Britt did not get up. As Manny approached her chair, she lifted her chin and swallowed hard. She could see the reflection of almost everything in the room in the transparent ceiling.

“It was more than a silo.” She spoke with quiet resolute determination. “We bought, sold and stored thousands of bushels of wheat, corn and soybeans every day. And we hedged just as many futures contracts on those same commodities. You never knew what you bought in September, and stored all winter, will sell for in April. Think of that silo as a really tall, giant derivative.”

From his vantage point, standing right in front of her chair, Manny had an even better opportunity to look down her blouse. “I hear ya,” he said, focusing on her breasts. What a great pair of silos! “But we got a rule here. We never touch anything with roots or hooves. That commodity stuff ain’t all that useful to us.”

“So, do I have a chance?” she asked, rolling her eyes toward the ceiling. “Or is that glass ceiling up there my answer?”

Manny looked up and frowned. “Honey, that glass ceiling doesn’t stop just women here, it holds down anyone who’s not a rainmaker. So technically, yeah, you got a chance, I think, because you’re a woman there’s some law against me saying you got no shot.”

“One shot, that’s all I need, but I really need it, now.”

As Britt walked to the elevators, Manny Klein stood in the doorway of his glass office watching her brown ponytail swing from side to side. The click of her high heels echoed as she walked across the raised floor covering hundreds of miles of computer and fiber optic cables. As she entered the elevator, she squatted slightly to get even with the panel buttons to make sure she was pressing the right button for the lobby. She exuded an easy grace and elegance. Manny just saw a nice ass and a damn nice rack.

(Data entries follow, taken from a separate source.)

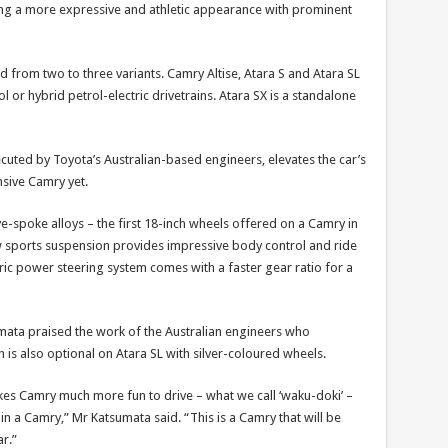
ing a more expressive and athletic appearance with prominent
from two to three variants. Camry Altise, Atara S and Atara SL
ol or hybrid petrol-electric drivetrains. Atara SX is a standalone
ted by Toyota’s Australian-based engineers, elevates the car’s
nsive Camry yet.
e-spoke alloys – the first 18-inch wheels offered on a Camry in
ew sports suspension provides impressive body control and ride
ric power steering system comes with a faster gear ratio for a
mata praised the work of the Australian engineers who
is also optional on Atara SL with silver-coloured wheels.
kes Camry much more fun to drive – what we call ‘waku-doki’ –
in a Camry,” Mr Katsumata said. “This is a Camry that will be
r.”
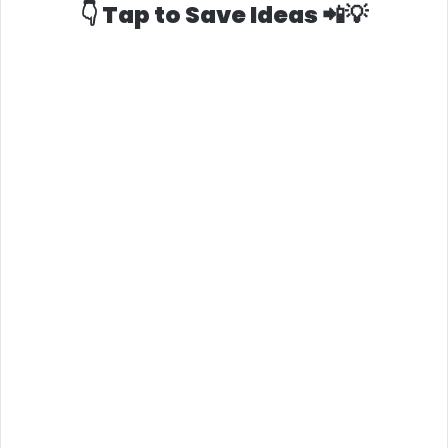
👇 Tap to Save Ideas 📲💡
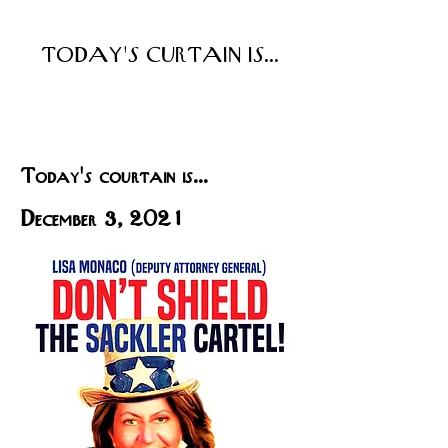
TODAY'S CURTAIN IS...
Today's courtain is...
December 3, 2021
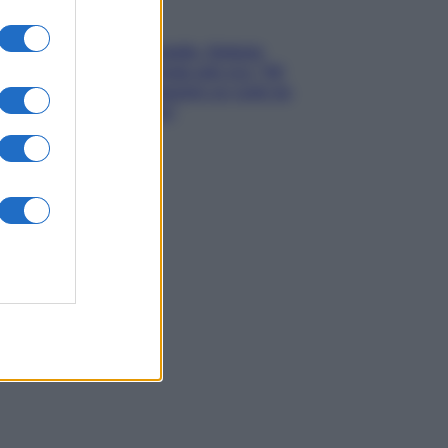
Gossip
Grande Fratello, Stefania
Orlando rivela solo ora: “Mi
sarebbe piaciuto un ruolo da
opinionista”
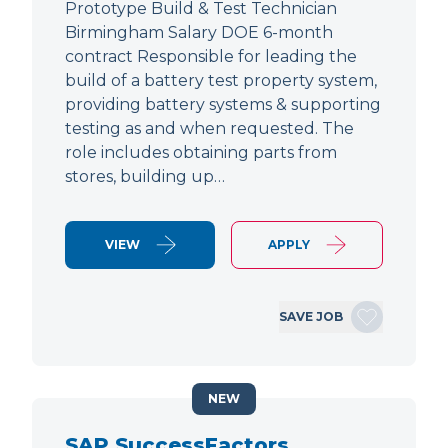
Prototype Build & Test Technician
Birmingham Salary DOE 6-month
contract Responsible for leading the
build of a battery test property system,
providing battery systems & supporting
testing as and when requested. The
role includes obtaining parts from
stores, building up…
VIEW
APPLY
SAVE JOB
NEW
SAP SuccessFactors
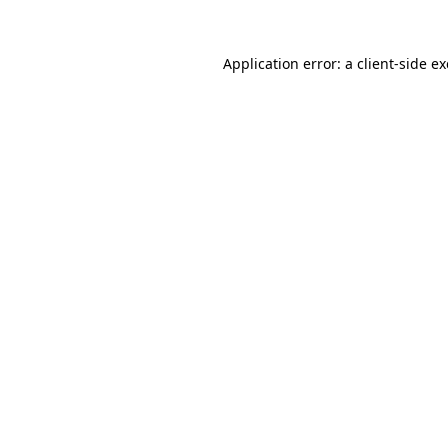
Application error: a
client
-side e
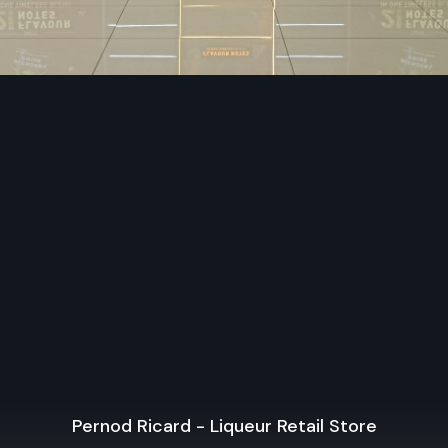
Departmental Store Designers use modern advanced 
and technology.
Every detail is quality-tested before final approval.
We apply technology for modern lighting and display syst
Our solutions support long-term store growth.
Premium Retail Interior Designers Contr
In West Bengal
Retail Interior Designers Contractors in West Bengal
final execution of retail concepts, and
Defos Design
is re
turning design ideas into fully functional spaces. Bei
contractors
, we handle procurement, installation, an
supervision to ensure every detail reflects perfection.
Our team employs Showroom Interior Designing skills 
attractive store environments that highlight brand identity
technical knowledge, we coordinate with different teams to 
Pernod Ricard - Liqueur Retail Store
the store is smoothly and efficiently completed.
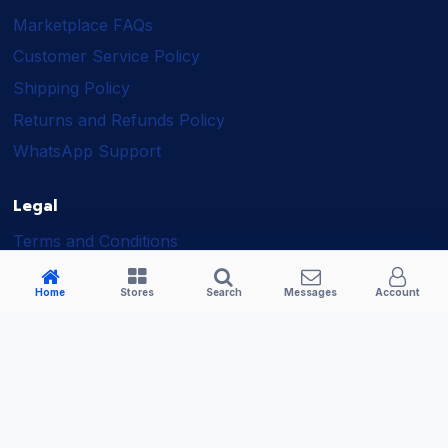
Marketplace FAQs
Customer Service Policy
Shipping Policy
Returns and Refunds Policy
WhatsApp Support
Legal
Terms and Conditions
Shipping Policy
Home
Stores
Search
Messages
Account
Returns and Refunds Policy
Seller Policy
Privacy Policy
Business Solutions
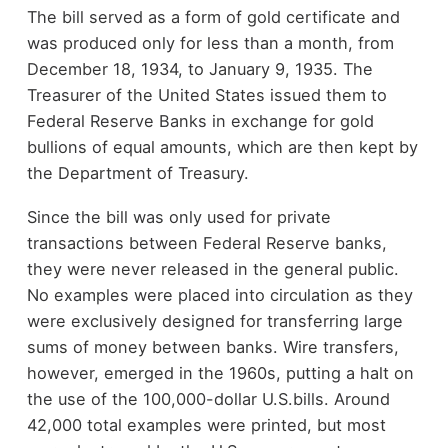
The bill served as a form of gold certificate and
was produced only for less than a month, from
December 18, 1934, to January 9, 1935. The
Treasurer of the United States issued them to
Federal Reserve Banks in exchange for gold
bullions of equal amounts, which are then kept by
the Department of Treasury.
Since the bill was only used for private
transactions between Federal Reserve banks,
they were never released in the general public.
No examples were placed into circulation as they
were exclusively designed for transferring large
sums of money between banks. Wire transfers,
however, emerged in the 1960s, putting a halt on
the use of the 100,000-dollar U.S.bills. Around
42,000 total examples were printed, but most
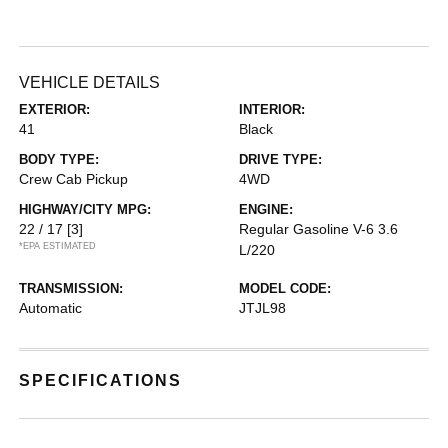
VEHICLE DETAILS
EXTERIOR:
INTERIOR:
41
Black
BODY TYPE:
DRIVE TYPE:
Crew Cab Pickup
4WD
HIGHWAY/CITY MPG:
ENGINE:
22 / 17
[3]
Regular Gasoline V-6 3.6
*EPA ESTIMATED
L/220
TRANSMISSION:
MODEL CODE:
Automatic
JTJL98
SPECIFICATIONS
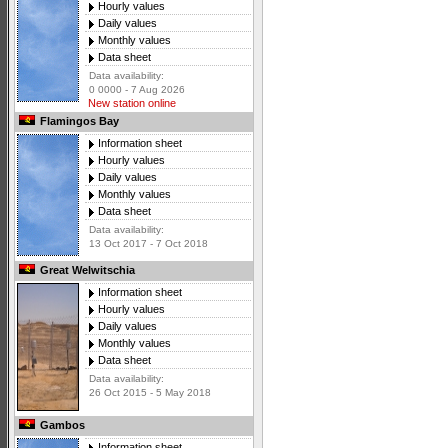
Hourly values
Daily values
Monthly values
Data sheet
Data availability:
0 0000 - 7 Aug 2026
New station online
Flamingos Bay
Information sheet
Hourly values
Daily values
Monthly values
Data sheet
Data availability:
13 Oct 2017 - 7 Oct 2018
Great Welwitschia
Information sheet
Hourly values
Daily values
Monthly values
Data sheet
Data availability:
26 Oct 2015 - 5 May 2018
Gambos
Information sheet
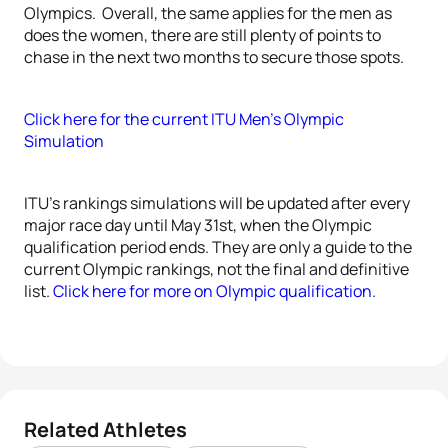
Olympics. Overall, the same applies for the men as
does the women, there are still plenty of points to
chase in the next two months to secure those spots.
Click here for the current ITU Men’s Olympic
Simulation
ITU’s rankings simulations will be updated after every
major race day until May 31st, when the Olympic
qualification period ends. They are only a guide to the
current Olympic rankings, not the final and definitive
list.
Click here for more on Olympic qualification.
Related Athletes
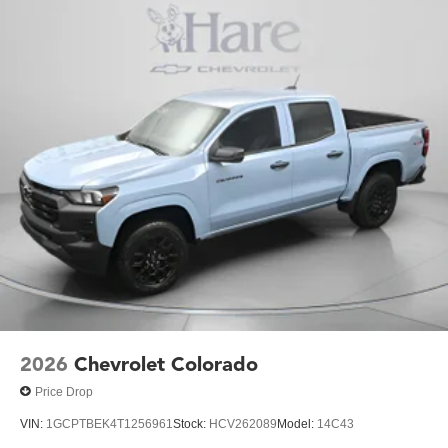
2026
Chevrolet Colorado
Price Drop
VIN:
1GCPTBEK4T1256961
Stock:
HCV262089
Model:
14C43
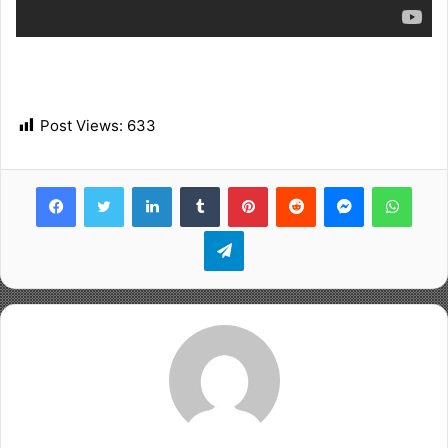
Post Views:
633
Facebook
Twitter
LinkedIn
Tumblr
Pinterest
Reddit
Messenger
WhatsApp
Telegram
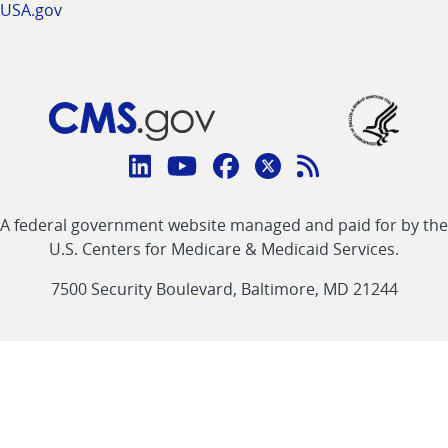
USA.gov
Connect
with
Linkedin
Youtube
Facebook
Twitter
RSS
CMS
A federal government website managed and paid for by the
link
link
link
link
Feed
U.S. Centers for Medicare & Medicaid Services.
link
7500 Security Boulevard, Baltimore, MD 21244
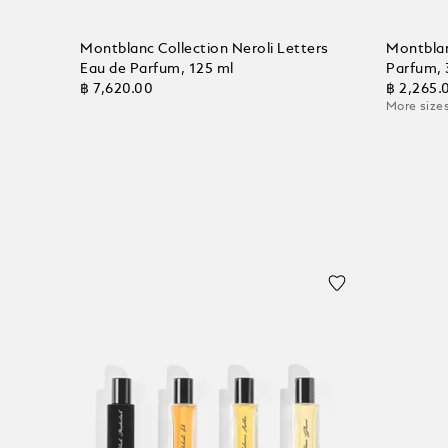
Montblanc Collection Neroli Letters
Montblan
Eau de Parfum, 125 ml
Parfum, 
฿ 7,620.00
฿ 2,265.
More sizes
Add to Cart
Add to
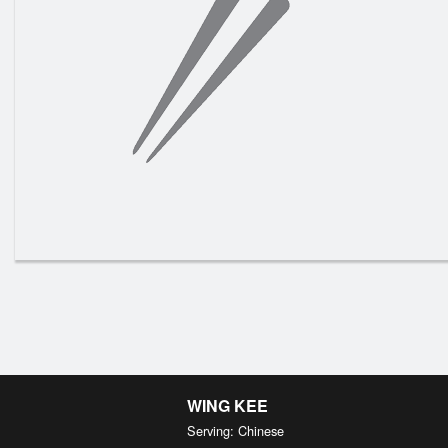
N13. S
WING KEE
Serving: Chinese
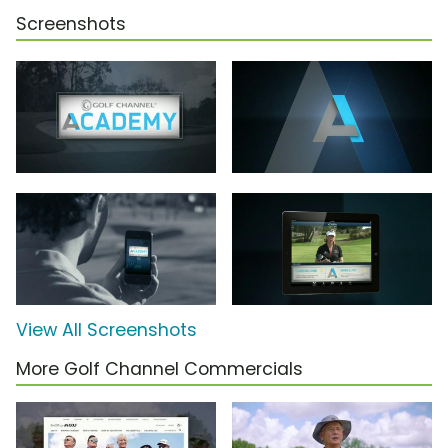
Screenshots
View All Screenshots
More Golf Channel Commercials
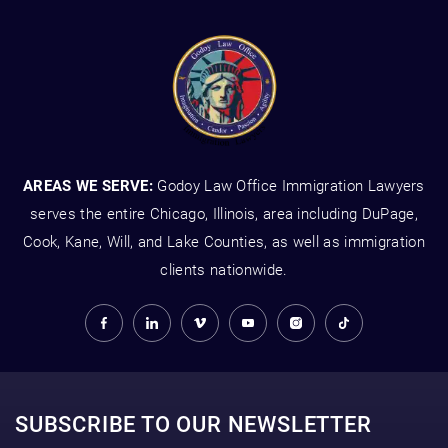
AREAS WE SERVE:
Godoy Law Office Immigration Lawyers
serves the entire Chicago, Illinois, area including DuPage,
Cook, Kane, Will, and Lake Counties, as well as immigration
clients nationwide.
SUBSCRIBE TO OUR NEWSLETTER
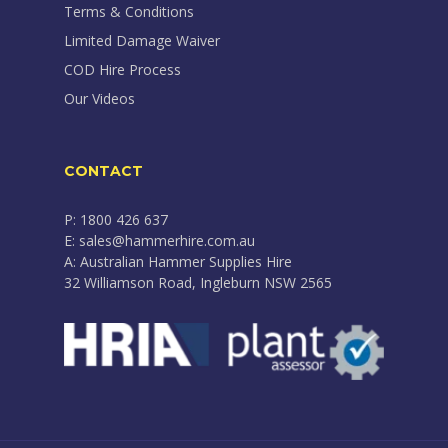
Terms & Conditions
Limited Damage Waiver
COD Hire Process
Our Videos
CONTACT
P: 1800 426 637
E: sales@hammerhire.com.au
A: Australian Hammer Supplies Hire
32 Williamson Road, Ingleburn NSW 2565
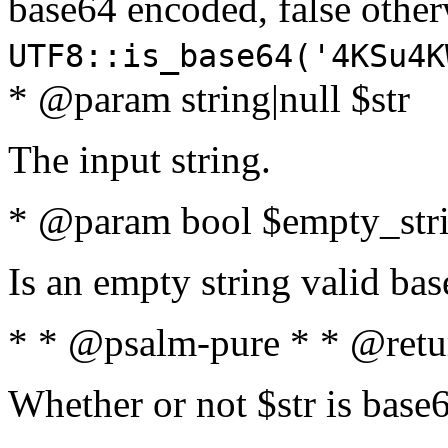
base64 encoded, false oth
UTF8::is_base64('4KSu4K
* @param string|null $str
The input string.
* @param bool $empty_strin
Is an empty string valid bas
* * @psalm-pure * * @retu
Whether or not $str is base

Manny would never admit he was a sucker for someone who needed a chance—but he never forgot that someone had once given him a chance, and that had changed his life.

He went back to his desk, picked up his phone and dialed the receptionist at the lobby security desk. “That girl you sent to see me—don’t let her leave. Put her on the phone.”

Through the receiver a minute later, Britt heard the raspy Brooklyn accent say, “You can start Monday, but you’re on probation. We open at nine. You better come in at eight-thirty. You got a lot to learn, kid. Lesson one, don’t ever tell anyone you can start today. You just blew away any bargaining power you had. At least try to make me think you’re in demand, sweet cheeks, even if you’re not.”


CHAPTER 5


Tehran, Iran

18 December


Slivers of the early morning sun seeped through the tiny cracks of the heavy blackout curtains in the Department 36 conference room of Iran’s Internal Security Intelligence division. It is the most secret, most autonomous, most feared secret police and spy agency in Iran. Officially, it reports to the clerics running the Council of Guardians of the Islamic Revolution.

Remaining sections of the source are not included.